O consumo de álcool preocupa vários especialistas, tendo em conta os danos que este  pode provocar no organismo humano. Segundo o presidente da Associação Portuguesa para o Estudo do Fígado (APEF), José Presa, as doenças hepáticas deviam ser uma das preocupações dos portugueses, pois que no que se refere ao consumo de álcool Portugal encontra-se acima da média da Organização para a Cooperação e Desenvolvimento Económico (OCDE). “Os portugueses consomem anualmente, em média, 12 litros de álcool, sendo que a média ronda os 10 litros de álcool!”, alerta o especialista em Medicina Interna.

 

Quais as principais consequências do consumo excessivo de álcool para o organismo?

As consequências do consumo excessivo traduzem-se em consequências diretas: afetando o coração (podem provocar lesões cardíacas, muitas vezes, irreversíveis), lesões cerebrais potenciando o aparecimento de quadros demenciais, epilepsia ou acidente vascular cerebral (AVC) e também sobre o fígado de que falaremos mais à frente; as outras consequências são as indiretas relacionadas com os acidentes de viação e de trabalho, que acarretam a mortalidade e incapacidade.

O relatório do Serviço de Intervenção nos Comportamentos Aditivos e nas Dependências (SICAD) também o demonstra, uma vez que indica que, em 2019, foram registados 38.122 internamentos hospitalares, com diagnóstico principal e/ou secundário atribuíveis ao consumo de álcool, envolvendo 28.245 indivíduos, em Portugal.
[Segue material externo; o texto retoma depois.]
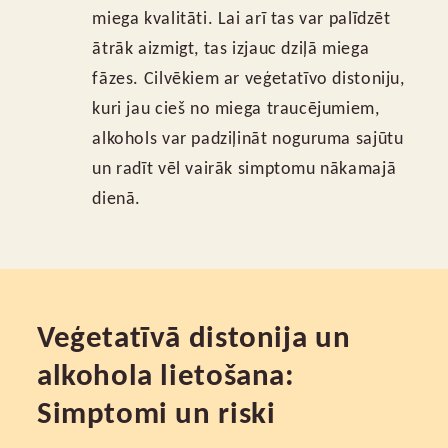
miega kvalitāti. Lai arī tas var palīdzēt
ātrāk aizmigt, tas izjauc dziļā miega
fāzes. Cilvēkiem ar veģetatīvo distoniju,
kuri jau cieš no miega traucējumiem,
alkohols var padziļināt noguruma sajūtu
un radīt vēl vairāk simptomu nākamajā
dienā.
Veģetatīvā distonija un
alkohola lietošana:
Simptomi un riski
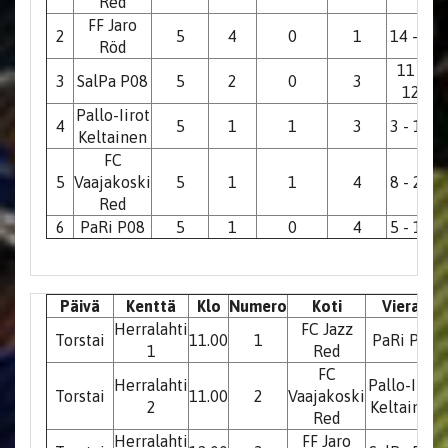
Red
FF Jaro
2
5
4
0
1
14 - 4
Röd
11 -
3
SalPa P08
5
2
0
3
12
Pallo-Iirot
4
5
1
1
3
3 - 12
Keltainen
FC
5
Vaajakoski
5
1
1
4
8 - 20
Red
6
PaRi P08
5
1
0
4
5 - 10
Päivä
Kenttä
Klo
Numero
Koti
Vieras
Herralahti
FC Jazz
Torstai
11.00
1
PaRi P08
1
Red
FC
Herralahti
Pallo-Iirot
Torstai
11.00
2
Vaajakoski
2
Keltainen
Red
Herralahti
FF Jaro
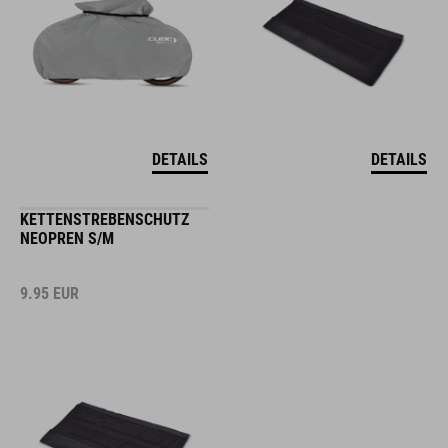
DETAILS
DETAILS
KETTENSTREBENSCHUTZ
NEOPREN S/M
9.95
EUR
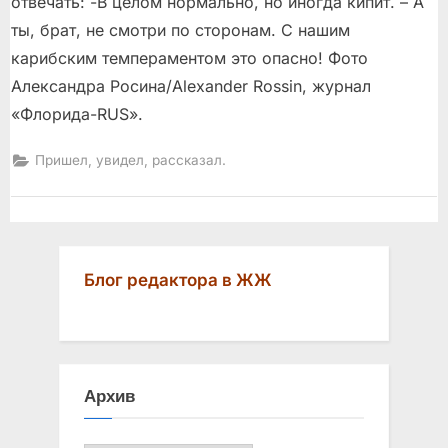
отвечать: -В целом нормально, но иногда кипит. – А
ты, брат, не смотри по сторонам. С нашим
карибским темпераментом это опасно! Фото
Александра Росина/Alexander Rossin, журнал
«Флорида-RUS».
Пришел, увидел, рассказал.
Блог редактора в ЖЖ
Архив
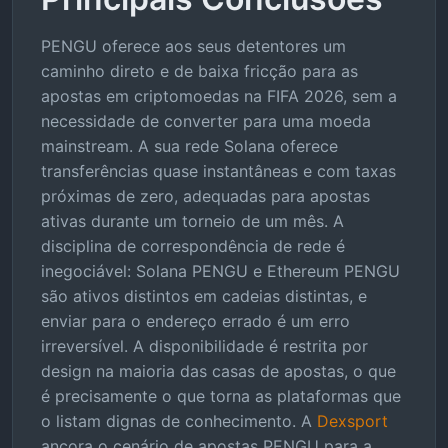
PENGU oferece aos seus detentores um
caminho direto e de baixa fricção para as
apostas em criptomoedas na FIFA 2026, sem a
necessidade de converter para uma moeda
mainstream. A sua rede Solana oferece
transferências quase instantâneas e com taxas
próximas de zero, adequadas para apostas
ativas durante um torneio de um mês. A
disciplina de correspondência de rede é
inegociável: Solana PENGU e Ethereum PENGU
são ativos distintos em cadeias distintas, e
enviar para o endereço errado é um erro
irreversível. A disponibilidade é restrita por
design na maioria das casas de apostas, o que
é precisamente o que torna as plataformas que
o listam dignas de conhecimento. A
Dexsport
ancora o cenário de apostas PENGU para a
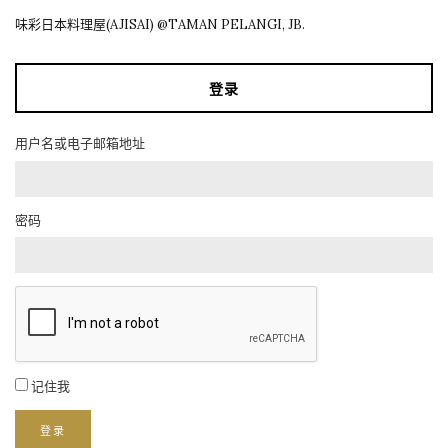
味彩日本料理屋(AJISAI) @TAMAN PELANGI, JB.
登录
用户名或电子邮箱地址
密码
记住我
登录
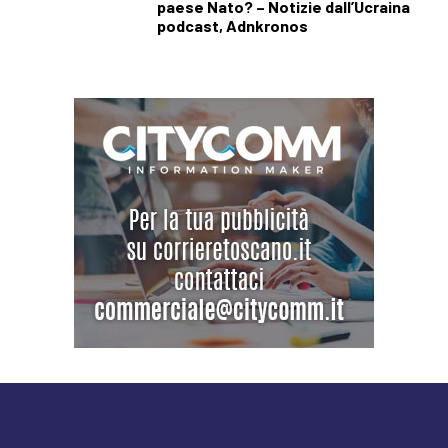
paese Nato? – Notizie dall’Ucraina
podcast, Adnkronos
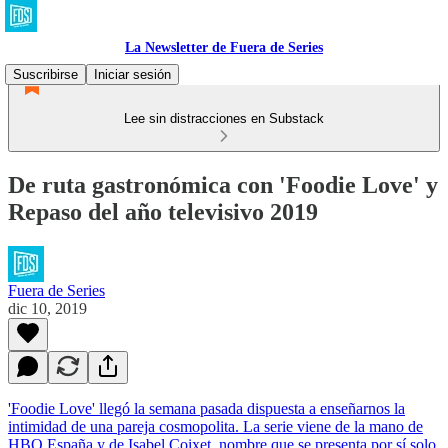
La Newsletter de Fuera de Series
Suscribirse
Iniciar sesión
Lee sin distracciones en Substack
De ruta gastronómica con 'Foodie Love' y
Repaso del año televisivo 2019
Fuera de Series
dic 10, 2019
'Foodie Love' llegó la semana pasada dispuesta a enseñarnos la
intimidad de una pareja cosmopolita. La serie viene de la mano de
HBO España y de Isabel Coixet, nombre que se presenta por sí solo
O mesmo estudo refere ainda que, em 2018, morreram 2.493 pessoas por doenças atribuíveis ao álcool, 26 por cento das quais por doenças atribuíveis à doença alcoólica do fígado.

É importante também alertar para o consumo excessivo de álcool entre a população jovem, sem grande controle nomeadamente nos estabelecimentos de diversão noturna.

 

Que tipo degradação pode o álcool causar no fígado?
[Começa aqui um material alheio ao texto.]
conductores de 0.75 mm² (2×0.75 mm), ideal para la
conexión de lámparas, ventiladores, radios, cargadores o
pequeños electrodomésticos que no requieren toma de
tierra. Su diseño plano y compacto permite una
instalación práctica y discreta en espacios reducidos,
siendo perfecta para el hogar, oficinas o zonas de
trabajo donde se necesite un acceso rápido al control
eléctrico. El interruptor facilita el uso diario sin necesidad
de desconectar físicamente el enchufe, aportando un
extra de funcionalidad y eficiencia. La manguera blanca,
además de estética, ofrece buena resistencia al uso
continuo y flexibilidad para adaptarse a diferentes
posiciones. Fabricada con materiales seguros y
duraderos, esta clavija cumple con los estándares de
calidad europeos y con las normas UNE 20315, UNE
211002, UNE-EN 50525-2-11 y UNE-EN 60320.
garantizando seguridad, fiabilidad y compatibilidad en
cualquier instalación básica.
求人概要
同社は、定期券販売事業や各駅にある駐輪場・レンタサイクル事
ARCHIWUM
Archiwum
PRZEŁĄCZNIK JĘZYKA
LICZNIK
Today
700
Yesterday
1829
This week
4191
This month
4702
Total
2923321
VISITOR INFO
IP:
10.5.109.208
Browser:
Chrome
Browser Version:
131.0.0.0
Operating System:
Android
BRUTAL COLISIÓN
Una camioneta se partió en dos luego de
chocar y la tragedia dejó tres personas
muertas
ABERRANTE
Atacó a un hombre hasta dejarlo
O álcool no seu metabolismo produz determinadas substâncias, que o fígado, pela sua exposição continuada, acaba por produzir inflamação, cicatrização, que no final origina a Cirrose Hepática e posteriormente o aparecimento de um tumor do fígado.

 

Quais os valores recomendados, no espectro do saudável, do consumo regular de álcool?

Verdadeiramente ZERO. Sabemos que mesmo pequenas quantidades de álcool são deletérias para a saúde do fígado.

 

Quais as diferenças entre fígado gordo, hepatite alcoólica e cirrose hepática?

Fazem parte do espectro da mesma doença, só que em estadios diferentes de evolução, sendo que os dois últimos são as formas mais graves da doença.

 

Comparativamente com o resto dos países da UE, em que lugar se encontra Portugal ao nível do consumo anual de álcool?

Os portugueses consomem anualmente, em média, 12 litros de álcool, um dos registos mais elevados dos países da Organização para a Cooperação e Desenvolvimento Económico (OCDE). A média ronda os 10 litros de álcool! Nos próximos 30 anos, estima-se que os portugueses vejam a esperança média de vida reduzida em um ano, “devido a doenças e lesões provocadas pelo consumo diário”.

 

Que medidas deveriam ser postas em prática para controlar este flagelo?

Aumentar o preço e a disponibilidade do álcool. O exemplo escocês é muito elucidativo sobre isso. A proibição de campanhas de promoção de bebidas alcoólicas. Continuamos a vê-las em outdoors e pior, associadas ao desporto, mesmo com o cunho de 0%.

Na campanha “Prevenir a Utilização Nociva do Álcool”, Portugal deve investir 1,6 euros por cidadão num conjunto de medidas para combater o uso excessivo de álcool, para dessa forma prevenir até 2050 “542 mil doenças e lesões”, “poupar 45 milhões de euros por ano em custos de saúde” e “aumentar o emprego e a produtividade o equivalente a 6 mil trabalhadores a tempo inteiro por ano”.“Por cada euro investido neste pacote de medidas, 16 euros serão devolvidos em benefícios, sem considerar qualquer impacto sobre a indústria do álcool”.

 

Que conselhos deixa aos portugueses, de modo a melhor controlarem a sua saúde hepática?

Não bebam pela sua saúde. Controlem o vosso peso, pois a obesidade está associada a um maior risco de lesão hepática com o consumo de álcool.